_What the task asks_: The expected output is the full data, repeated exactly, without pictures.

Entries taken from a collection:
=== Section Start ===

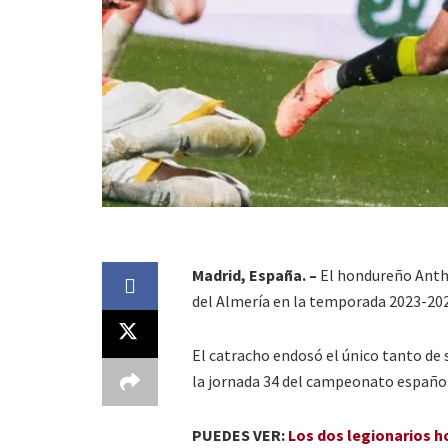
Madrid, España. –
El hondureño Antho
del Almería en la temporada 2023-202
El catracho endosó el único tanto de s
la jornada 34 del campeonato español
PUEDES VER:
Los dos legionarios 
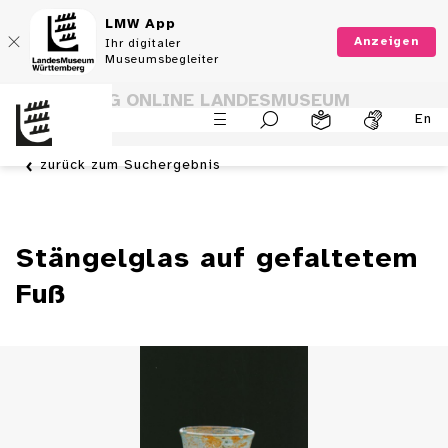
LMW App
Anzeigen
Ihr digitaler
Museumsbegleiter
SAMMLUNG ONLINE LANDESMUSEUM
En
WÜRTTEMBERG
zurück zum Suchergebnis
Stängelglas auf gefaltetem
Fuß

=== Section End ===

_Output for this exercise_:
Madrid, España. –
El hondureño Antho
del Almería en la temporada 2023-202
El catracho endosó el único tanto de s
la jornada 34 del campeonato español
PUEDES VER:
Los dos legionarios 
LMW App
Anzeigen
Ihr digitaler
Museumsbegleiter
SAMMLUNG ONLINE LANDESMUSEUM
En
WÜRTTEMBERG
zurück zum Suchergebnis
Stängelglas auf gefaltetem
Fuß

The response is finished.